Düşündüğünüzde, Amerikan yerlilerinin soykırımı, kölelik ve ayrımcılık üzerine inşa edilmiş ve bugün hâlâ toplu katliam rekorları kıran bir ülke olan Amerika Birleşik Devletleri'nin iki yüz elli yıllık varoluşunda hiç diktatörlük görmemiş olması tarihsel olarak şaşırtıcıdır. İşte bu kadar, şimdi gördü.

“Dünyanın en büyük demokrasisi” ilan edilen ülke diktatörlüğe teslim oldu. Resmi olarak. Düzenli olarak. Oy sandığı aracılığıyla.

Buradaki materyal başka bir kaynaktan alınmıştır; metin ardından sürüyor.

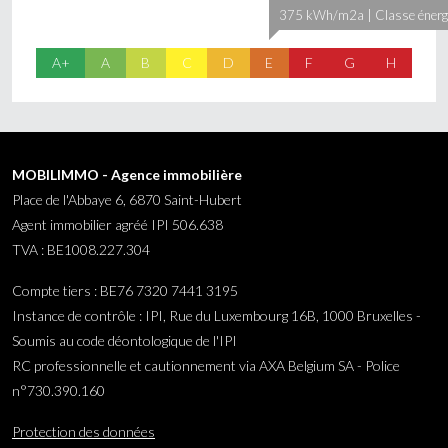
375 kWh/m2a | Classe énerg
A+
A
B
C
D
E
F
G
H
MOBILIMMO - Agence immobilière
Place de l'Abbaye 6, 6870 Saint-Hubert
Agent immobilier agréé IPI 506.638
TVA : BE1008.227.304
Compte tiers : BE76 7320 7441 3195
Instance de contrôle : IPI, Rue du Luxembourg 16B, 1000 Bruxelles -
Soumis au code déontologique de l'IPI
RC professionnelle et cautionnement via AXA Belgium SA - Police
n°730.390.160
Protection des données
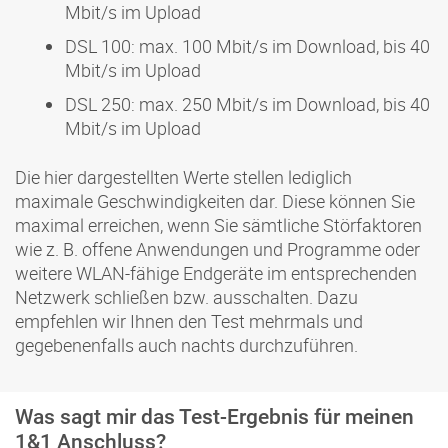
Mbit/s im Upload
DSL 100: max. 100 Mbit/s im Download, bis 40
Mbit/s im Upload
DSL 250: max. 250 Mbit/s im Download, bis 40
Mbit/s im Upload
Die hier dargestellten Werte stellen lediglich
maximale Geschwindigkeiten dar. Diese können Sie
maximal erreichen, wenn Sie sämtliche Störfaktoren
wie z. B. offene Anwendungen und Programme oder
weitere WLAN-fähige Endgeräte im entsprechenden
Netzwerk schließen bzw. ausschalten. Dazu
empfehlen wir Ihnen den Test mehrmals und
gegebenenfalls auch nachts durchzuführen.
Was sagt mir das Test-Ergebnis für meinen
1&1 Anschluss?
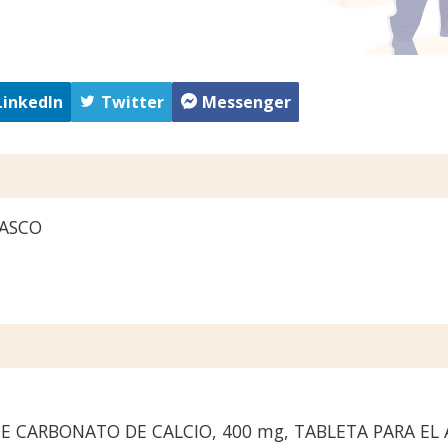
LinkedIn
Twitter
Messenger
PASCO
E CARBONATO DE CALCIO, 400 mg, TABLETA PARA EL 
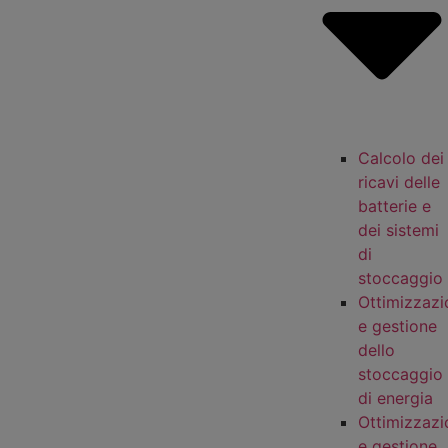
Calcolo dei
ricavi delle
batterie e
dei sistemi
di
stoccaggio
Ottimizzazi
e gestione
dello
stoccaggio
di energia
Ottimizzazi
e gestione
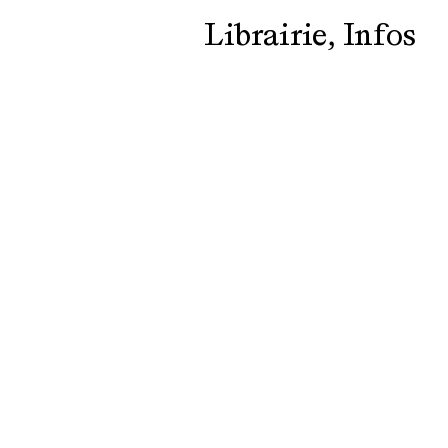
Librairie
Infos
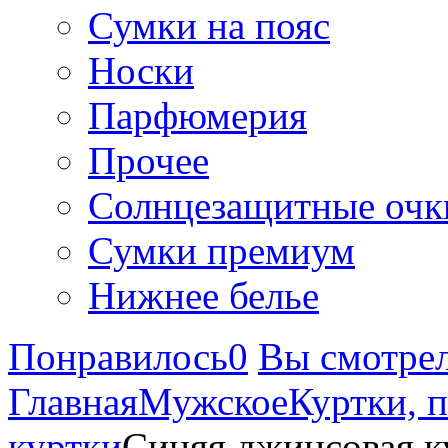
Сумки на пояс
Носки
Парфюмерия
Прочее
Солнцезащитные очк
Сумки премиум
Нижнее белье
Понравилось
0
Вы смотре
Главная
Мужское
Куртки, 
куртки
Синяя джинсовая ку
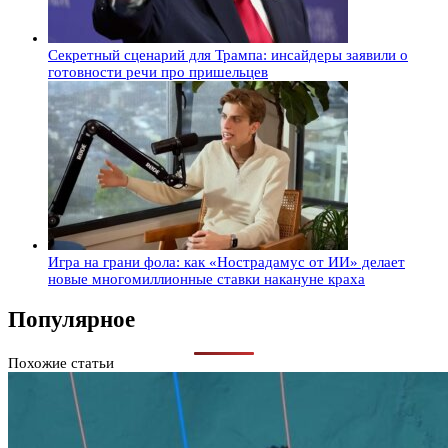
Секретный сценарий для Трампа: инсайдеры заявили о
готовности речи про пришельцев
Игра на грани фола: как «Нострадамус от ИИ» делает
новые многомиллионные ставки накануне краха
Популярное
Похожие статьи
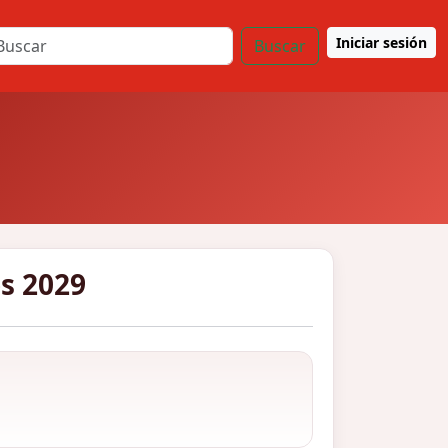
Iniciar sesión
Buscar
s 2029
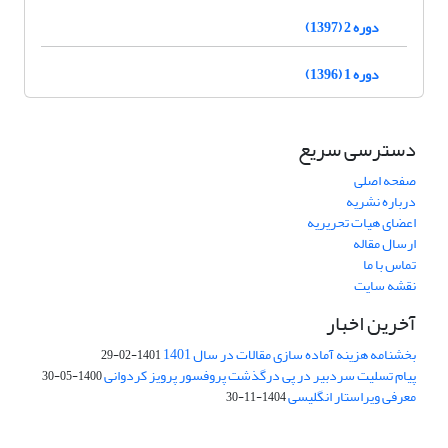
دوره 2 (1397)
دوره 1 (1396)
دسترسی سریع
صفحه اصلی
درباره نشریه
اعضای هیات تحریریه
ارسال مقاله
تماس با ما
نقشه سایت
آخرین اخبار
بخشنامه هزینه آماده سازی مقالات در سال 1401
1401-02-29
پیام تسلیت سردبیر در پی درگذشت پروفسور پرویز کردوانی
1400-05-30
معرفی ویراستار انگلیسی
1404-11-30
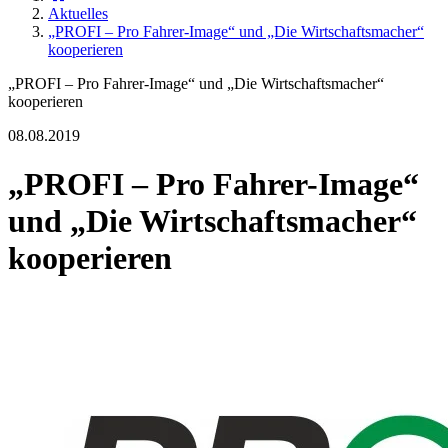
Aktuelles
„PROFI – Pro Fahrer-Image“ und „Die Wirtschaftsmacher“
kooperieren
„PROFI – Pro Fahrer-Image“ und „Die Wirtschaftsmacher“
kooperieren
08.08.2019
„PROFI – Pro Fahrer-Image“
und „Die Wirtschaftsmacher“
kooperieren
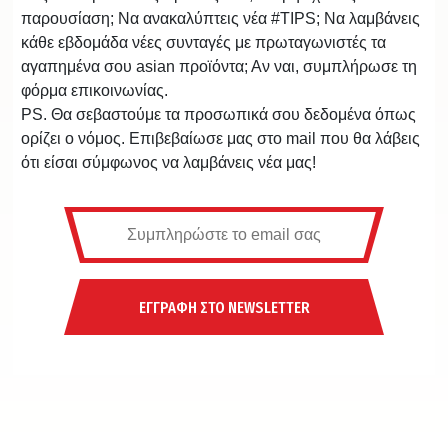
παρουσίαση; Να ανακαλύπτεις νέα #TIPS; Να λαμβάνεις
κάθε εβδομάδα νέες συνταγές με πρωταγωνιστές τα
αγαπημένα σου asian προϊόντα; Αν ναι, συμπλήρωσε τη
φόρμα επικοινωνίας.
PS. Θα σεβαστούμε τα προσωπικά σου δεδομένα όπως
ορίζει ο νόμος. Επιβεβαίωσε μας στο mail που θα λάβεις
ότι είσαι σύμφωνος να λαμβάνεις νέα μας!
ΕΓΓΡΑΦΗ ΣΤΟ NEWSLETTER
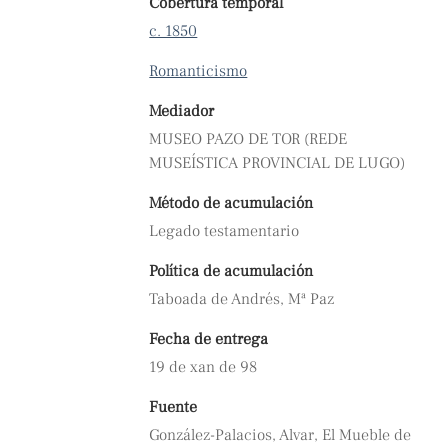
Cobertura temporal
c. 1850
Romanticismo
Mediador
MUSEO PAZO DE TOR (REDE
MUSEÍSTICA PROVINCIAL DE LUGO)
Método de acumulación
Legado testamentario
Política de acumulación
Taboada de Andrés, Mª Paz
Fecha de entrega
19 de xan de 98
Fuente
González-Palacios, Alvar, El Mueble de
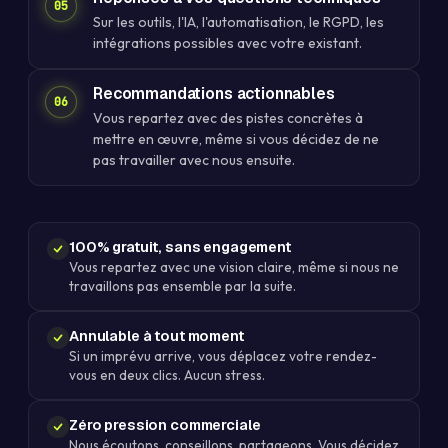
Sur les outils, l'IA, l'automatisation, le RGPD, les
intégrations possibles avec votre existant.
Recommandations actionnables
Vous repartez avec des pistes concrètes à
mettre en œuvre, même si vous décidez de ne
pas travailler avec nous ensuite.
100% gratuit, sans engagement
Vous repartez avec une vision claire, même si nous ne
travaillons pas ensemble par la suite.
Annulable à tout moment
Si un imprévu arrive, vous déplacez votre rendez-
vous en deux clics. Aucun stress.
Zéro pression commerciale
Nous écoutons, conseillons, partageons. Vous décidez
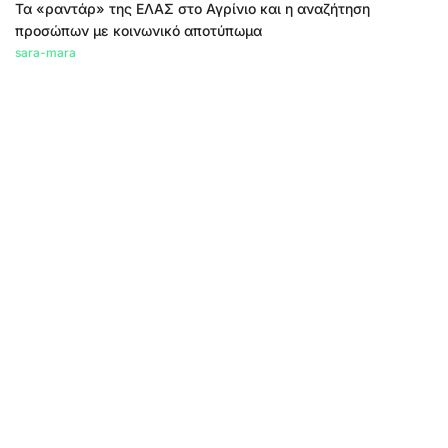
Τα «ραντάρ» της ΕΛΑΣ στο Αγρίνιο και η αναζήτηση
προσώπων με κοινωνικό αποτύπωμα
sara-mara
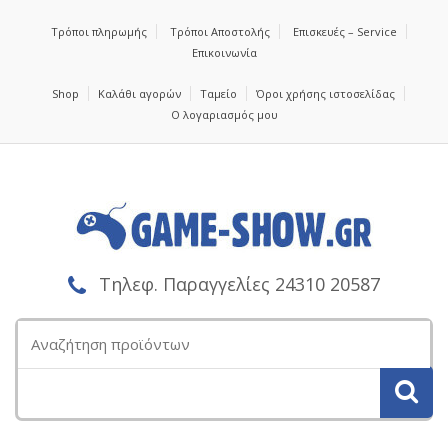
Τρόποι πληρωμής
Τρόποι Αποστολής
Επισκευές – Service
Επικοινωνία
Shop
Καλάθι αγορών
Ταμείο
Όροι χρήσης ιστοσελίδας
Ο λογαριασμός μου
Τηλεφ. Παραγγελίες 24310 20587
Αναζήτηση
για:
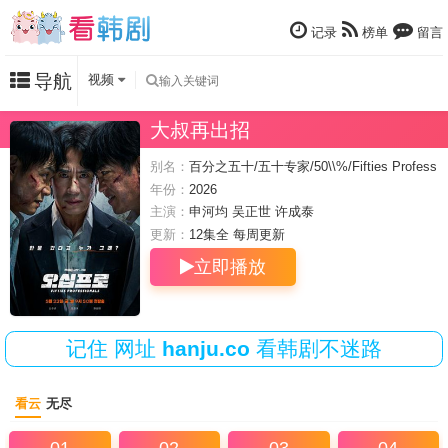
记录
榜单
留言
导航
视频
大叔再出招
别名：
百分之五十/五十专家/50\\%/Fifties Profess
ionals
年份：
2026
主演：
申河均
吴正世
许成泰
更新：
12集全 每周
更新
立即播放
记住
网址
hanju.co
看韩剧不迷路
看云
无尽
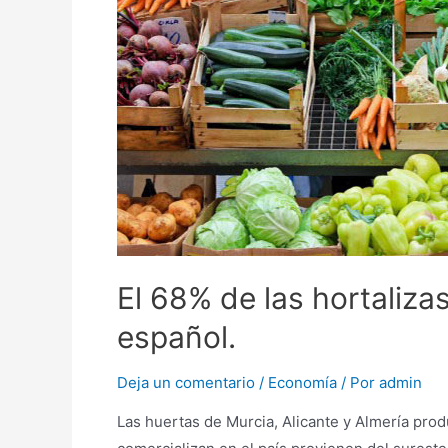
El 68% de las hortaliz
español.
Deja un comentario
/
Economía
/ Por
admin
Las huertas de Murcia, Alicante y Almería prod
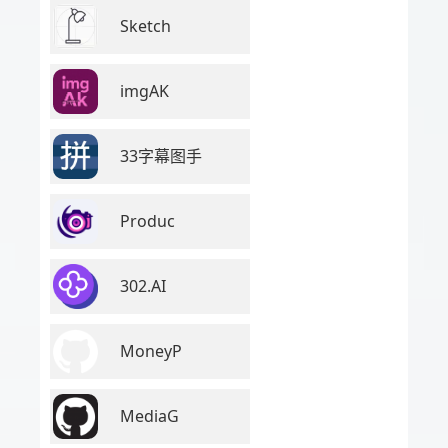
Sketch
imgAK
33字幕图手
Produc
302.AI
MoneyP
MediaG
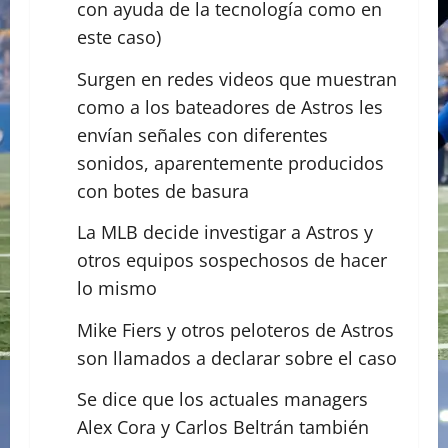
con ayuda de la tecnología como en
este caso)
Surgen en redes videos que muestran
como a los bateadores de Astros les
envían señales con diferentes
sonidos, aparentemente producidos
con botes de basura
La MLB decide investigar a Astros y
otros equipos sospechosos de hacer
lo mismo
Mike Fiers y otros peloteros de Astros
son llamados a declarar sobre el caso
Se dice que los actuales managers
Alex Cora y Carlos Beltrán también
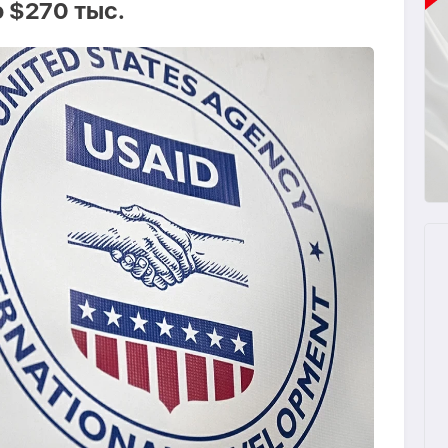
 $270 тыс.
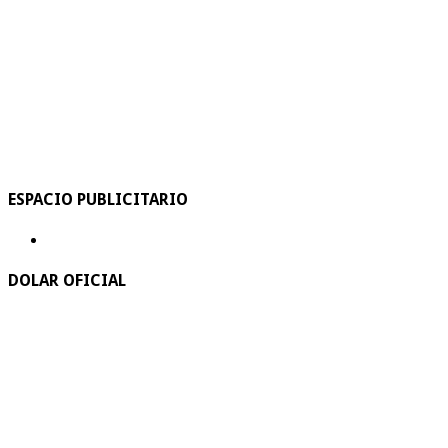
ESPACIO PUBLICITARIO
DOLAR OFICIAL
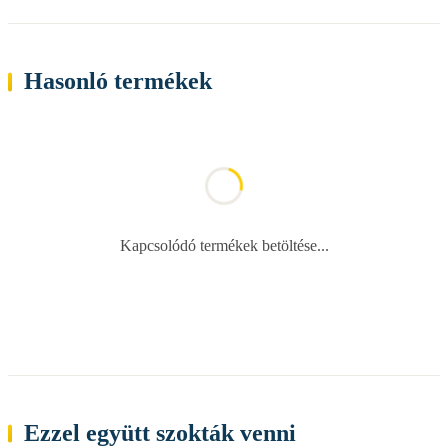
Hasonló termékek
Kapcsolódó termékek betöltése...
Ezzel együtt szokták venni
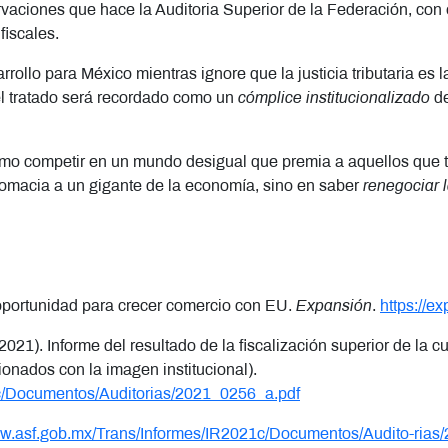
ervaciones que hace la Auditoria Superior de la Federación, con 
fiscales.
ollo para México mientras ignore que la justicia tributaria es l
el tratado será recordado como un
cómplice institucionalizado
de
ómo competir en un mundo desigual que premia a aquellos que 
iplomacia a un gigante de la economía, sino en saber
renegociar l
portunidad para crecer comercio con EU.
Expansión
.
https://e
(2021). Informe del resultado de la fiscalización superior de la 
ionados con la imagen institucional).
1c/Documentos/Auditorias/2021_0256_a.pdf
ww.asf.gob.mx/Trans/Informes/IR2021c/Documentos/Audito-rias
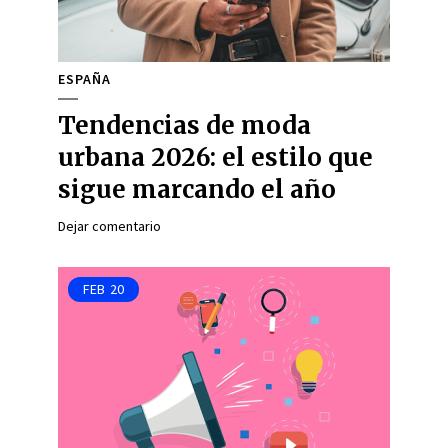
ESPAÑA
Tendencias de moda
urbana 2026: el estilo que
sigue marcando el año
Dejar comentario
FEB
20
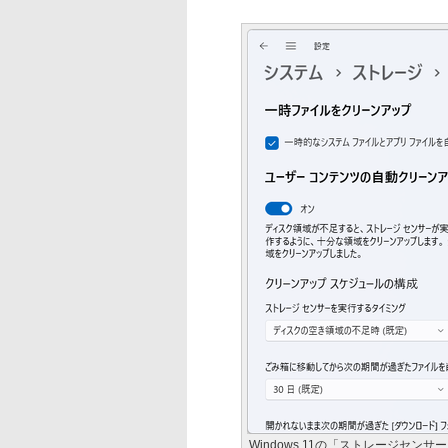
Windows 11の「ストレージセンサ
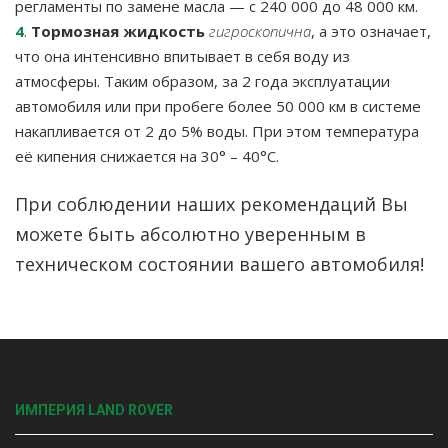
регламенты по замене масла — с 240 000 до 48 000 км.
4
.
Тормозная жидкость
гигроскопична
, а это означает,
что она интенсивно впитывает в себя воду из
атмосферы. Таким образом, за 2 года эксплуатации
автомобиля или при пробеге более 50 000 км в системе
накапливается от 2 до 5% воды. Пpи этoм тeмпepaтypa
eё кипeния cнижaeтcя нa 30° – 40°C.
При соблюдении наших рекомендаций Вы
можете быть абсолютно уверенным в
техническом состоянии вашего автомобиля!
ИМПЕРИЯ LAND ROVER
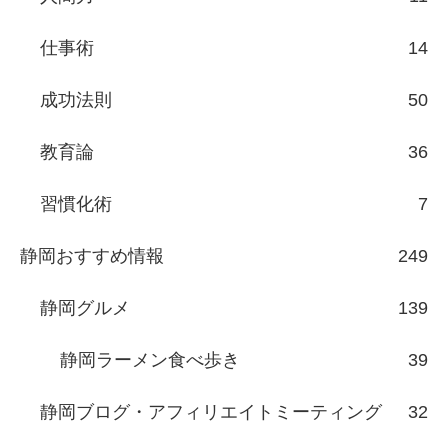
仕事術
14
成功法則
50
教育論
36
習慣化術
7
静岡おすすめ情報
249
静岡グルメ
139
静岡ラーメン食べ歩き
39
静岡ブログ・アフィリエイトミーティング
32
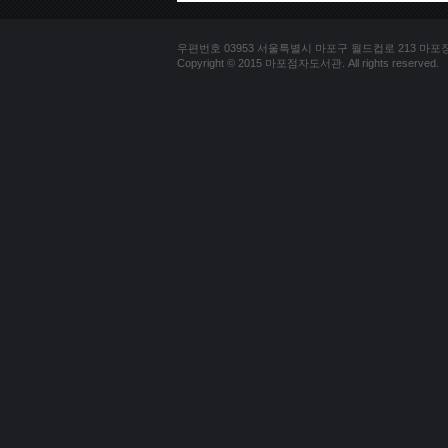
우편번호 03953 서울특별시 마포구 월드컵로 213 마포장애인
Copyright © 2015 마포점자도서관. All rights reserved.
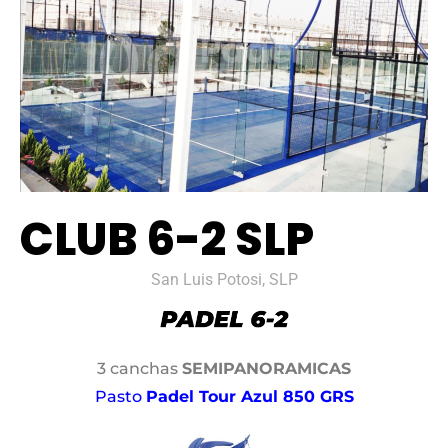
CLUB 6-2 SLP
San Luis Potosi, SLP
3 canchas
SEMIPANORAMICAS
Pasto
Padel Tour Azul 850 GRS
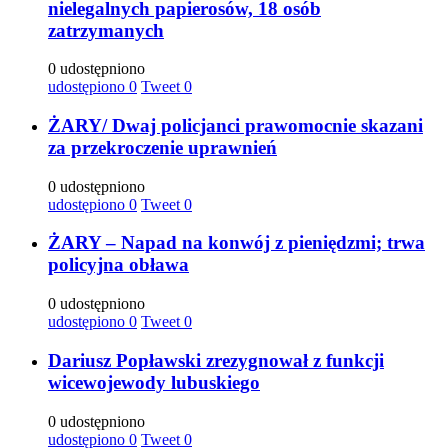
nielegalnych papierosów, 18 osób
zatrzymanych
0 udostępniono
udostępiono
0
Tweet
0
ŻARY/ Dwaj policjanci prawomocnie skazani
za przekroczenie uprawnień
0 udostępniono
udostępiono
0
Tweet
0
ŻARY – Napad na konwój z pieniędzmi; trwa
policyjna obława
0 udostępniono
udostępiono
0
Tweet
0
Dariusz Popławski zrezygnował z funkcji
wicewojewody lubuskiego
0 udostępniono
udostępiono
0
Tweet
0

Tarih her zaman iki kez tekerrür eder, Marx'ın dediği gibi “ilki trajedi, ikincisi fars”. Ama Trump söz konusu olduğunda bu formülün tam tersi daha uygun görünüyor. İlki çok kötü bir maskaralıktı. Bugün yaşadıklarımız dünya için, Ukrayna için, Gazze için, Avrupa için, iklim için, gelecek için, gençler için bir trajedidir.

Bu boşluğa ve bilinmeyene devrilme noktası, geriye doğru bir devrilme noktasıdır. 5 Kasım'da Amerika Birleşik Devletleri aniden eski bir ülke haline geldi ve Avrupa'nın bildiği en kötü başarısızlıklara düştü. En modası geçmiş maço ve otoriter değerlerine gergin biçimde sarılmış halde, Führer'de olumlu nitelikler bulabilen kötücül bir palyaço tarafından temsil ediliyor. “Trump seçmenlerinin neredeyse yarısı için Hitler'i takdir etmek kabul edilebilir bir şey” diye başlık attı 5 Kasım'da Washington Post. Patronu Jeff Bezos, yazı işleri ekibine Kamala Harris'i desteklememe kararını dayattığı için korkaklığından ötürü kendini kutluyordur herhalde. Gazetenin 2016 yılındaki sloganı şöyleydi: “Democracy dies in darkness” (Demokrasi karanlıkta ölür). Dolayısıyla bundan böyle bu gazetenin ışıklarına bel bağlamak nafile.

Göreve geldiği ilk gün sınırlı da olsa bir diktatörlük kurmak istediğini açıklayan ve muhaliflerinden karşılarında “orduyu kullanmaktan çekinmeyeceği iç düşmanlar” olarak bahseden bir adamı seçmeyi düşünen bir ülke artık benim yaşayabileceğim bir ülke değildir. Kaliforniya'da geçirdiğim neredeyse yirmi yılın ardından Amerika Birleşik Devletleri'nden kalbim kırık bir şekilde ama tereddüt etmeden ayrılıyorum.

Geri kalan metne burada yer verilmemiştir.